Alibaba pulls Houston Rockets merchandise as NBA goes into damage control mode in China

The relationship between the U.S. and China has played a large role in the stock market this year. As the trade war between the two countries intensifies and then appears to cool, many stocks have been been impacted. Sometimes the tension between the two countries veers into unpredictable territory with unexpected ripple effects. That’s the case with the current situation, ignited by a tweet from the general manager of the NBA’s Houston Rockets in support of anti-government protesters in Hong Kong. Among the ripple effects of this action was for Chinese e-commerce giant Alibaba (NYSE:BABA) — whose co-founder happens to own the NBA’s Brooklynn Nets — to yank Houston Rockets merchandise from its online stores. As the situation simmers, Alibaba stock dipped 1.19%.

Alibaba Stock Dips as NBA’s China Fallout Continues
Source: Nopparat Khokthong / Shutterstock.com

As many of these situations are, the NBA’s Hong Kong problem is complicated. 

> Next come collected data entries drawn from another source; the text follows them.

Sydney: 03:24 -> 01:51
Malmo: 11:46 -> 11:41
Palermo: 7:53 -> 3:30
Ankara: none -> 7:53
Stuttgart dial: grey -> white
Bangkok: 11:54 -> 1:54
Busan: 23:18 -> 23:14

To set a backdrop, the NBA has been looking to China as a major source of revenue. With a market worth billions of dollars, the NBA reportedly has 200 employees in the country to coordinate streaming games, pre-season live games, recruitment and merchandise sales. As part of that relationship, former Houston Rockets player (and NBA Hall of Famer) Yao Ming is president of the Chinese Basketball Association. And, Alibaba co-founder Joseph Tsai owns the NBA’s Brooklyn Nets.

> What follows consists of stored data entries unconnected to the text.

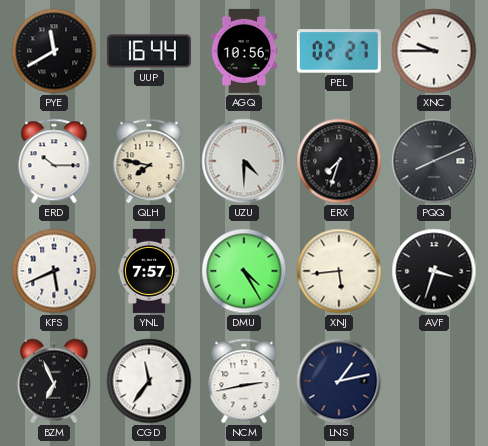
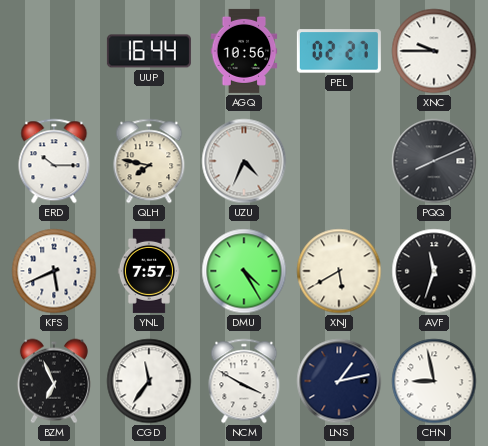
PYE: 11:40 -> none
UZU: 4:30 -> 4:34
ERX: 7:33 -> none
XNJ: 5:44 -> 5:40
AVF: 3:33 -> 11:33
NCM: 2:43 -> 3:50
CHN: none -> 8:58
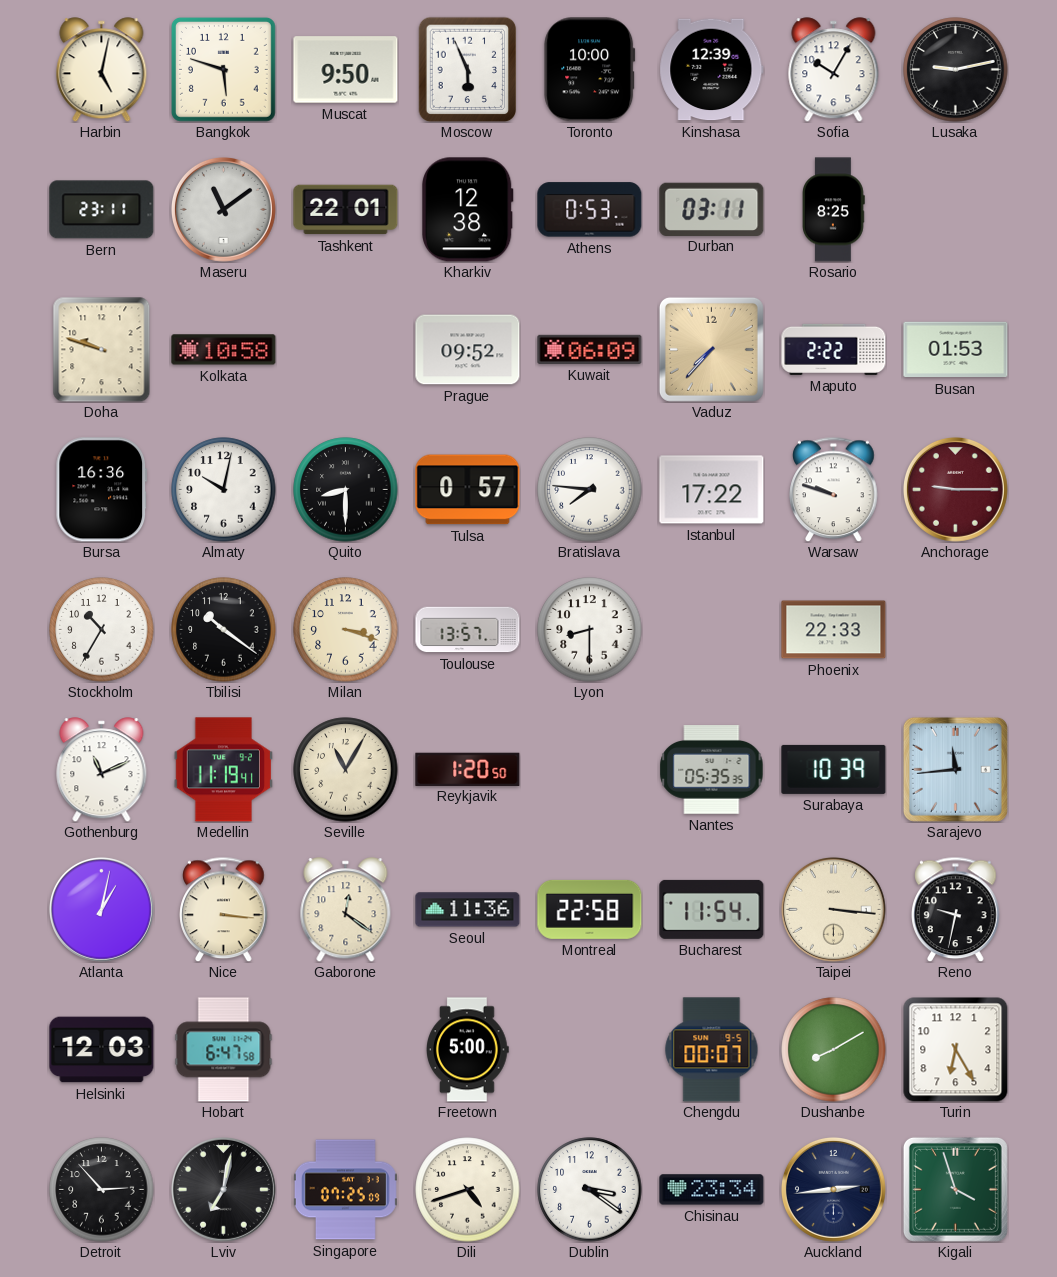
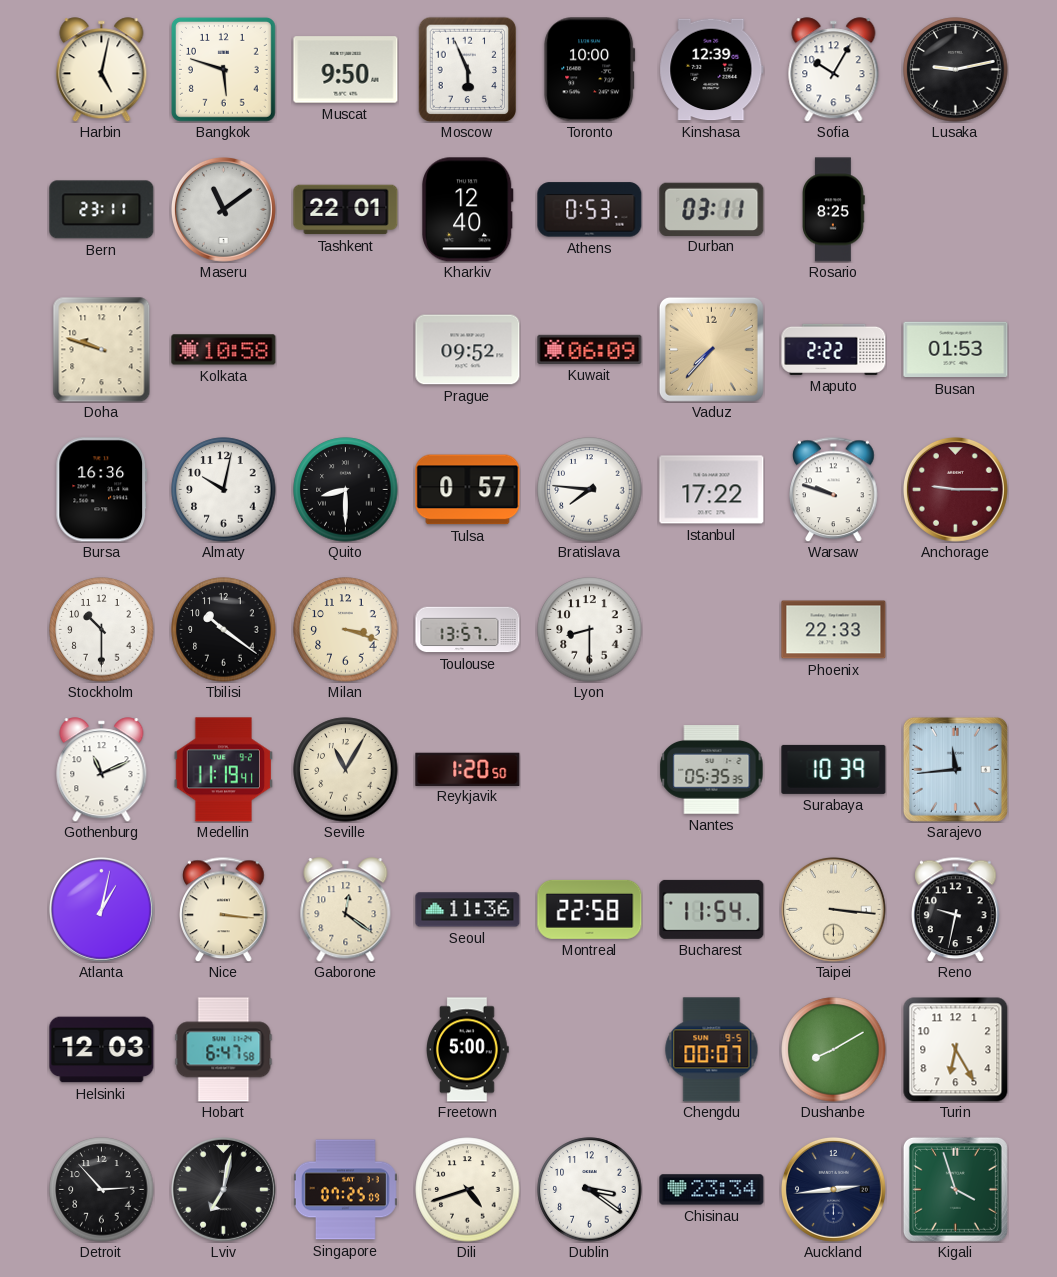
Kharkiv: 12:38 -> 12:40
Stockholm: 10:35 -> 10:30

The crisis was ignited over the weekend when the Houston Rockets general manager took to Twitter (NASDAQ:TWTR) to say: “Fight for freedom. Stand with Hong Kong” in support of demonstrators in Hong Kong. They have been protesting for months against proposed legislation that would make residents subject to Chinese jurisdiction. The tweet was deleted and an apology quickly posted, but the damage was done. The NBA has issued several formal apologies since (the latest on Tuesday morning), but the tweet has resulted in a big rift between the basketball league and China. 

Among the actions taken to date, the Chinese Basketball Association cancelled four NBA matches scheduled to take place in China in October, and announced it is suspending its relationship with the Houston Rockets. Both Alibaba and China’s JD.com (NASDAQ:JD) have delisted Houston Rockets merchandise from their online stores. China’s state broadcaster and Tencent announced they will stop showing Houston Rockets games.  

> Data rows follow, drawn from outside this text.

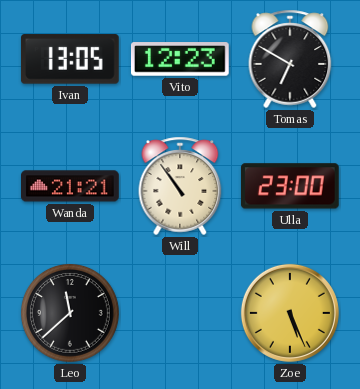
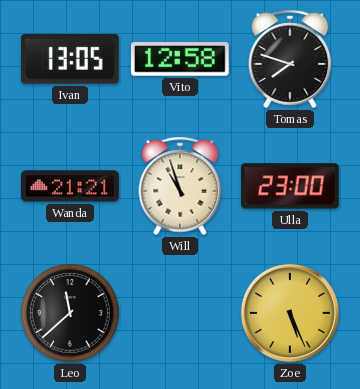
Vito: 12:23 -> 12:58
Tomas: 6:50 -> 7:48
Will: 10:54 -> 10:57
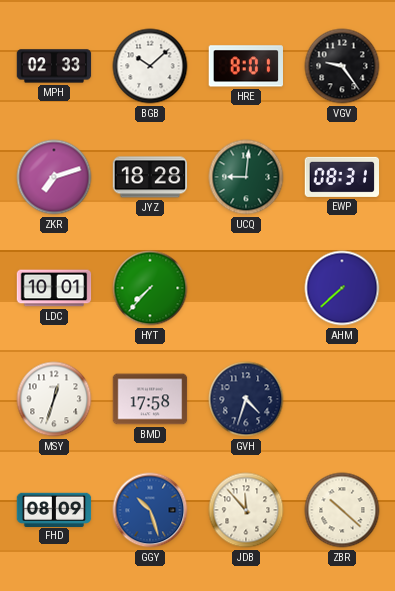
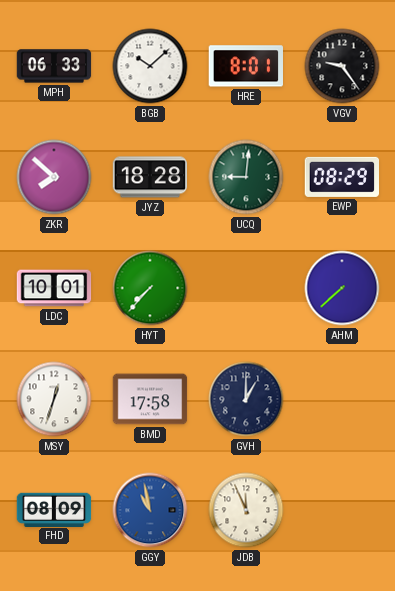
MPH: 02:33 -> 06:33
ZKR: 7:12 -> 7:52
EWP: 08:31 -> 08:29
GVH: 4:33 -> 1:00
GGY: 10:27 -> 10:58
JDB: 11:53 -> 11:56
ZBR: 10:22 -> none
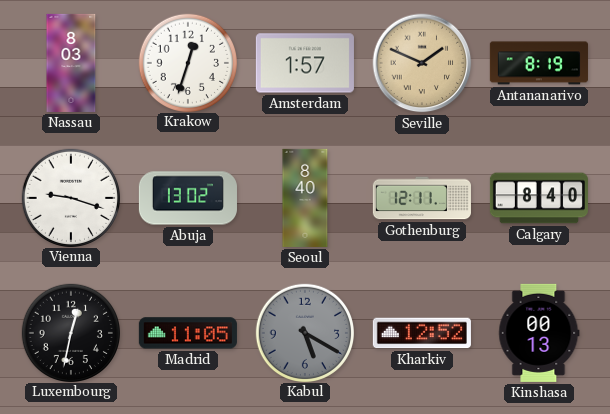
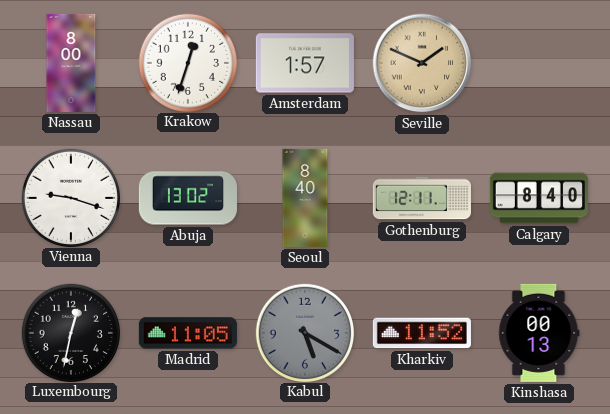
Nassau: 8:03 -> 8:00
Antananarivo: 8:19 -> none
Kharkiv: 12:52 -> 11:52
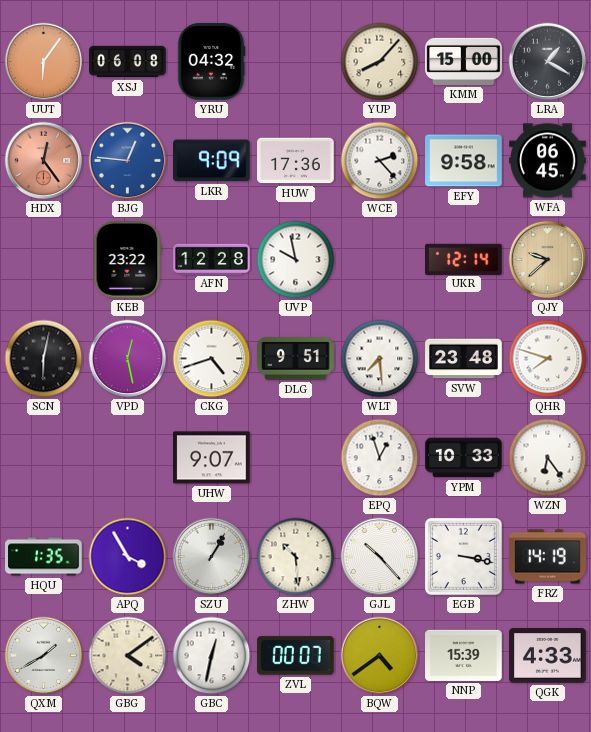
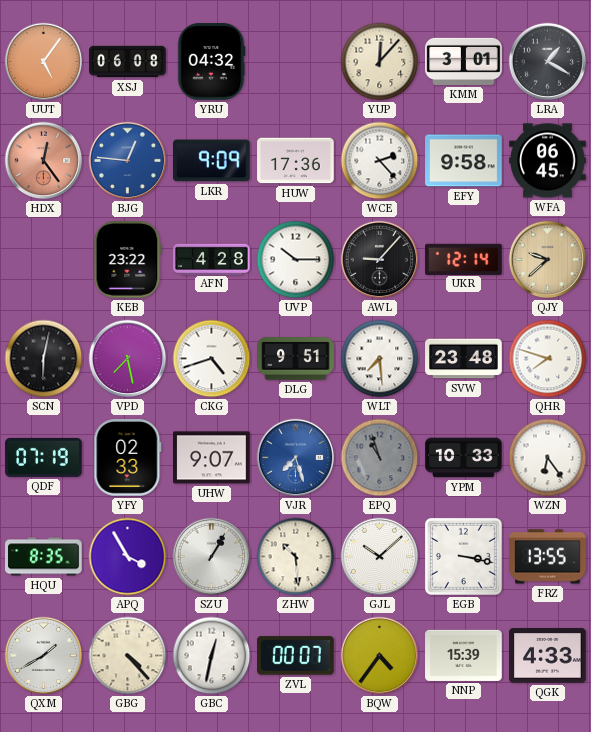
UUT: 6:06 -> 5:06
YUP: 8:07 -> 12:07
KMM: 15:00 -> 3:01
AFN: 12:28 -> 4:28
UVP: 9:58 -> 10:15
AWL: none -> 9:07
VPD: 12:28 -> 7:28
QDF: none -> 07:19
YFY: none -> 02:33
VJR: none -> 7:27
EPQ: 12:57 -> 10:57
EPQ dial: white -> grey
HQU: 1:35 -> 8:35
GJL: 10:23 -> 10:08
FRZ: 14:19 -> 13:55
GBG: 4:09 -> 4:23
BQW: 4:39 -> 4:36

Could This Situation Actually Affect Alibaba Stock?

So how could this battle between the NBA and China have any impact whatsoever on Alibaba stock?

In March, Alibaba and the NBA announced an agreement that would see their relationship greatly expanded. Alibaba’s streaming video service — with 700 million users — would get a dedicated “NBA section,” showing game highlights, classic basketball games and other content. The move also made it easier for Chinese basketball fans to buy NBA-licensed merchandise from their favorite teams.  

The Yao Ming connection means that Houston Rockets merchandise has been especially popular. Having Alibaba Group yank Houston Rockets products from its stores will be painful, however.

Don’t Let This Influence Your Decision to Buy BABA Stock

Alibaba reported annual revenue of $39.3 billion in 2018. Losing the sales of Houston Rockets jerseys or NBA merchandise in general isn’t going to have a material impact on its bottom line. 

The bigger concern in terms of Alibaba stock is whether the current situation will result in a further deterioration of the relationship between the U.S. and China. As a retailer, Alibaba is sensitive to any trends that might cut consumer spending. The tensions between the two countries and their potential to impact China’s economy definitely falls under that umbrella. In addition, it was only in July that Alibaba Group opened its platform to U.S. sellers. Anything that jeopardizes this initiative is worrisome.

In short, if you’re considering investing in Alibaba stock — which is currently up nearly 23% year-to-date — don’t let the NBA mess change your mind. But do be aware of the overall relationship between the U.S. and China and how that might impact the company’s performance. 

As of this writing, Brad Moon did not hold a position in any of the aforementioned securities.